Both the South African equity and property market has had quite a poor showing over the last five years. Meanwhile the more defensive assets such as bonds and cash have done really well over the same period.
There are many reasons for these poor returns (not discussed here) which you may have read about on various news publications; State Capture, Poor Economic Growth, Trade Wars, Brexit etc. These have all played a part in the low returns we have experienced.
This has led to many investors questioning the value of assets such as equities and who are now considering (if they have not already done so) selling out and investing in more cash like instruments such as money market accounts and fixed deposits with banks. These assets are certainly providing attractive returns right now and it does make sense to invest in these if you have short term goals such as a car or house deposit.

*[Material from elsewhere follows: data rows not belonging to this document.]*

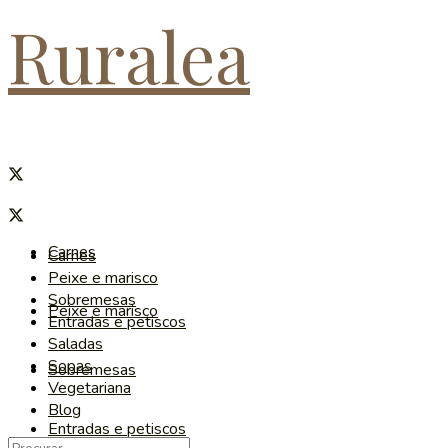
Ruralea
Carnes
Carnes
Peixe e marisco
Sobremesas
Peixe e marisco
Entradas e petiscos
Saladas
Sopas
Sobremesas
Vegetariana
Blog
Entradas e petiscos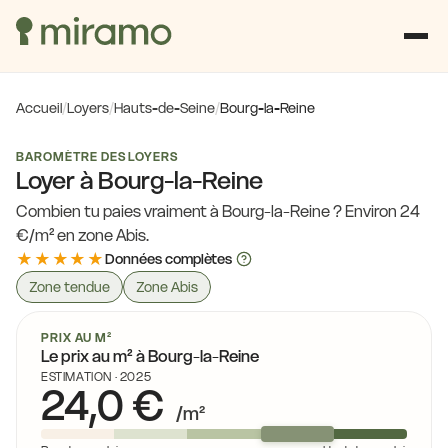
Accueil
/
Loyers
/
Hauts-de-Seine
/
Bourg-la-Reine
BAROMÈTRE DES LOYERS
Loyer à Bourg-la-Reine
Combien tu paies vraiment à Bourg-la-Reine ? Environ 24
€/m² en zone Abis.
★★★★★
Données complètes
Zone tendue
Zone Abis
PRIX AU M²
Le prix au m² à Bourg-la-Reine
ESTIMATION · 2025
24,0 €
/m²
21,0 €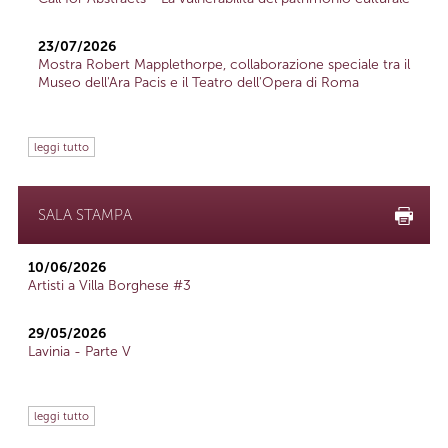
23/07/2026
Mostra Robert Mapplethorpe, collaborazione speciale tra il
Museo dell'Ara Pacis e il Teatro dell'Opera di Roma
leggi tutto
SALA STAMPA
10/06/2026
Artisti a Villa Borghese #3
29/05/2026
Lavinia - Parte V
leggi tutto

If you are however investing for the long term such as your retirement or drawing an income from your retirement savings, it certainly does not make much sense to sell out due to this underperformance. History has shown us that over the very long term, growth assets such as equities will outperform. Short term losses will also be made up over time if you stay invested.

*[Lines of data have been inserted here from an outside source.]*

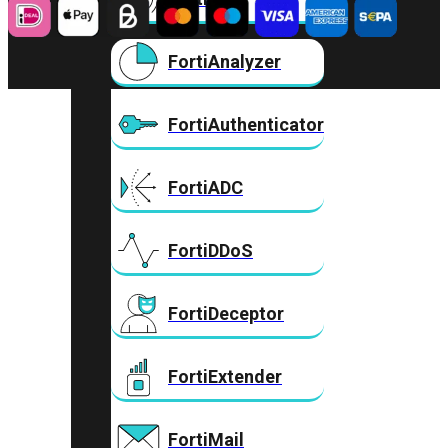
FortiAnalyzer
FortiAuthenticator
FortiADC
FortiDDoS
FortiDeceptor
FortiExtender
FortiMail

“So, what if I sell out now and go back in when the markets do pick up?” Well good luck with that. As advisors we strongly discourage this type of behaviour. Trying to “time” the market is a sure way to destroy long term potential growth. By just missing the “best” days of the equity market, you would have greatly reduced your long term returns.
The above shows by just “missing” the 10 best returning days of the JSE over the last 20 years, your returns would have been almost 20% less than having just stayed invested and gets worse the longer you are out the market. This is why we encourage you to stay invested and ride out these low return periods. Patience is a key factor in investment success.